Why did God create everything? This is not a question that we can answer with any degree of certainty, but we can make an intelligent comment. It is in the nature of a ‘Self’ to express itself. God being a ‘super Self’ or ‘super ego’ expresses Himself by creating not only the physical world but by creating a ‘free will’, which He endowed on the human being. Scientists, by trying to create ‘artificial intelligence’, are in fact trying to replicate what God has already created. After art, architecture, and rapid advances in technology the human ‘Self’ is trying to express itself in a ‘godlike’ manner.
“God did not create the invisible world and visible world, including the human being, except to serve him in the order of creation.” [Verse 51:56].
“O people, fulfil your duty to the One who sustains you; the One who created everything from one Self, a single entity and created from it its mate, then evolved from the two many creations. ” [Verse 4:1].
“He is the One who perfected everything He created and initiated the life of mankind from clay.” [Verse 32:7].
When people are told that human beings were created from clay, creationists often imagine that God created man with the command ‘Be’ that instantly turned a mound of clay into a man (Adam) in the final finished form and then from his rib He created a woman (Eve) and they both reproduced and became the first parents of the whole of mankind.

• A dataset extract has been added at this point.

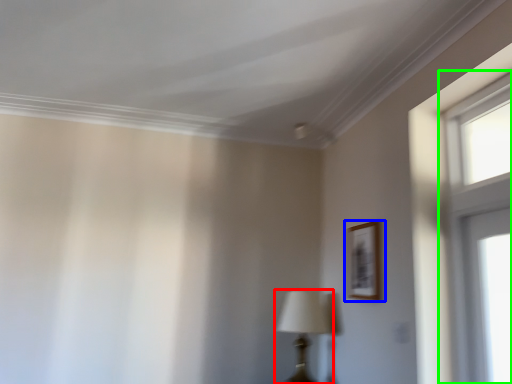 Question: Which object is the farthest from table lamp (highlighted by a red box)? Choose among these: picture frame (highlighted by a blue box) or window (highlighted by a green box).

Choices:
 (A) picture frame
 (B) window

Answer: (B)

This cannot be true, as evolutionary biology paints a completely different picture, and the Quran’s statement that God created humans from clay is consistent with this. However, we are not talking about the clay we see today, the clay that’s commonly used to make pots and other such things. The clay that life first started from is primordial, chemical-rich clay and the process took many billions of years. From this ‘clay’ emerged the first form of ‘life’ that started the evolutionary process of all living beings; animals as well as humans. God creates and directs his creation, but only within laws – all God’s creations are a process of His ordinance
Scottish chemist Alexander Cairns-Smith, in his study on how biological life first started, began by asking the question: What is one of the central qualities that defines life? For him, the answer was the ability to reproduce, or self-replicate. It is usually considered that the original self-replicator is DNA. Is it possible that there were self-replicating genes before DNA that would not have been so susceptible to damage by the early environment on earth? [1]

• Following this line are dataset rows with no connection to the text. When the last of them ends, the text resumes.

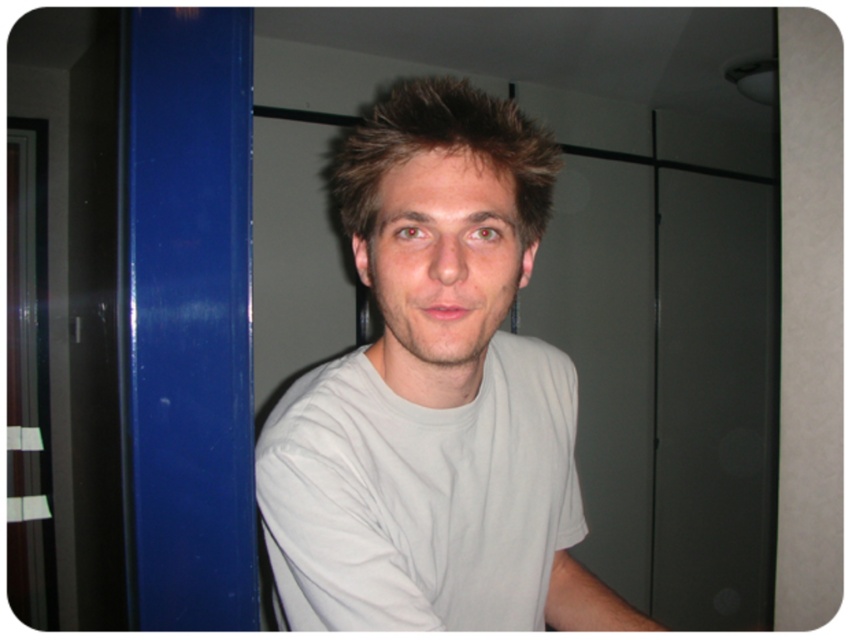 The height and width of the screenshot is (640, 852). I want to click on white cotton t-shirt at center, so click(419, 496).

Does white cotton t-shirt at center have a lesser width compared to spiky brown hair at center?

In fact, white cotton t-shirt at center might be wider than spiky brown hair at center.

Who is more distant from viewer, (528, 625) or (372, 208)?

Point (528, 625)

The width and height of the screenshot is (852, 640). Identify the location of white cotton t-shirt at center. (419, 496).

Who is positioned more to the left, white cotton shirt at center or spiky brown hair at center?

white cotton shirt at center

Consider the image. Is white cotton shirt at center taller than spiky brown hair at center?

Correct, white cotton shirt at center is much taller as spiky brown hair at center.

Which is in front, point (521, 435) or point (471, 122)?

Point (471, 122) is in front.

The width and height of the screenshot is (852, 640). In order to click on white cotton shirt at center in this screenshot , I will do `click(435, 396)`.

Can you confirm if white cotton shirt at center is positioned to the right of white cotton t-shirt at center?

No, white cotton shirt at center is not to the right of white cotton t-shirt at center.

Can you confirm if white cotton shirt at center is positioned above white cotton t-shirt at center?

Indeed, white cotton shirt at center is positioned over white cotton t-shirt at center.

Does point (492, 241) come behind point (327, 390)?

No, (492, 241) is closer to viewer.

Locate an element on the screen. white cotton shirt at center is located at coordinates (435, 396).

What was needed were genes that could acquire and retain information and use that information to interact with their environment. Cairns-Smith posed the question: was there something even simpler than DNA that possessed all these abilities? The answer was yes; that something was crystals. After further study, the theory was proposed that there was a crystalline form that not only interacted with its environment in a complex and ordered way but also possessed an innate tendency to evolve. That crystalline form was the colloidal suspension of quartz particles in water, more commonly known as clay. This type of clay is a fine-grained substance probably consisted of aluminum silicate, quartz and organic fragments.
What generated the ‘spark’ of life? Piezoelectricity is the ability of some materials, notably crystals, to generate an electrical potential in response to applied mechanical stress. The word is derived from the Greek piezo or piezein, which means to squeeze or press. The pressure some crystals may have experienced induced the necessary stress required to create the first ‘life’, in the crystals suspended in the clay. This colloidal suspension is the ‘primordial soup’ or ‘clay’ from which that first spark of life came. So the Quran’s statement that God created the human being from a clay is correct, albeit the process of evolution was over a very long period. The Quran gives the essence of this life-giving aspects of clay and it is the scientists who will discover the details.[2]
[1] Alexander Graham Cairns-Smith an organic chemist and molecular biologist at the University of Glasgow, Scotland. He is most famous for his book, Seven Clues to the Origin of Life.
[2] Creation and evolution. The beginning of life: see verses and footnotes: 36:82 and 3:185; 4:1; 11:7; 32:9; 71:14; 76:2; 84:19. Creation: 3:59; 7:20; 38:27; 44:38; 75:4; 77:20; 79:27-33; 80:18-23. Displacement: 27:11; 35:20; 65:11.